[[ Dataset, beginning ]]
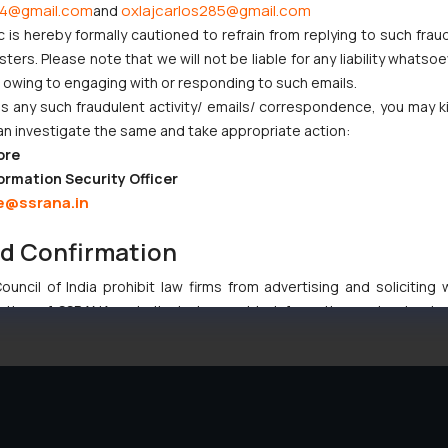
4@gmail.com
oxlajcarlos285@gmail.com
and
c is hereby formally cautioned to refrain from replying to such frau
ers. Please note that we will not be liable for any liability whatsoe
r owing to engaging with or responding to such emails.
 any such fraudulent activity/ emails/ correspondence, you may k
an investigate the same and take appropriate action:
ore
ormation Security Officer
e@ssrana.in
nd Confirmation
uncil of India prohibit law firms from advertising and soliciting
tive of SSRANA website is to provide information and not advert
ntent herein or on such links should not be construed as a legal re
t to act on any information contained herein or on the links an
their respective jurisdictions for further information and to deter
 if a reader takes any decision/ action based on the information pr
’, the reader acknowledges that the information provided on the web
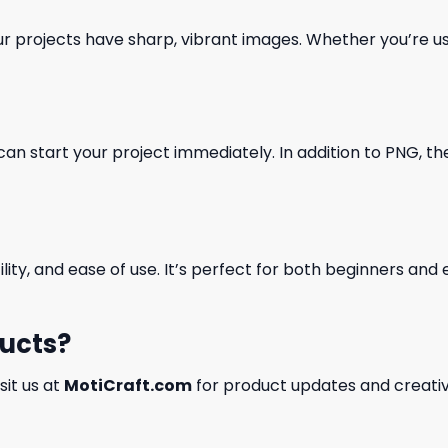
our projects have sharp, vibrant images. Whether you’re usi
can start your project immediately. In addition to PNG, the 
ility, and ease of use. It’s perfect for both beginners an
ducts?
isit us at
MotiCraft.com
for product updates and creativ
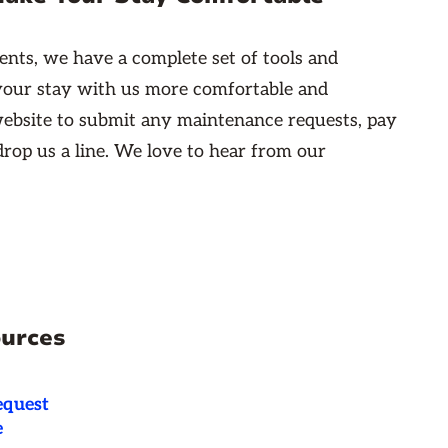
ents, we have a complete set of tools and
your stay with us more comfortable and
ebsite to submit any maintenance requests, pay
 drop us a line. We love to hear from our
ources
equest
e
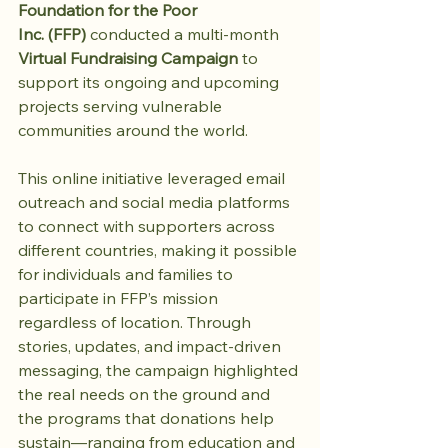
Foundation for the Poor 
Inc. (FFP)
 conducted a multi-month 
Virtual Fundraising Campaign
 to 
support its ongoing and upcoming 
projects serving vulnerable 
communities around the world.
This online initiative leveraged email 
outreach and social media platforms 
to connect with supporters across 
different countries, making it possible 
for individuals and families to 
participate in FFP’s mission 
regardless of location. Through 
stories, updates, and impact-driven 
messaging, the campaign highlighted 
the real needs on the ground and 
the programs that donations help 
sustain—ranging from education and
[[ Dataset, end ]]
Tally the lines of the material above that include the word "your", then state that tally alone.

2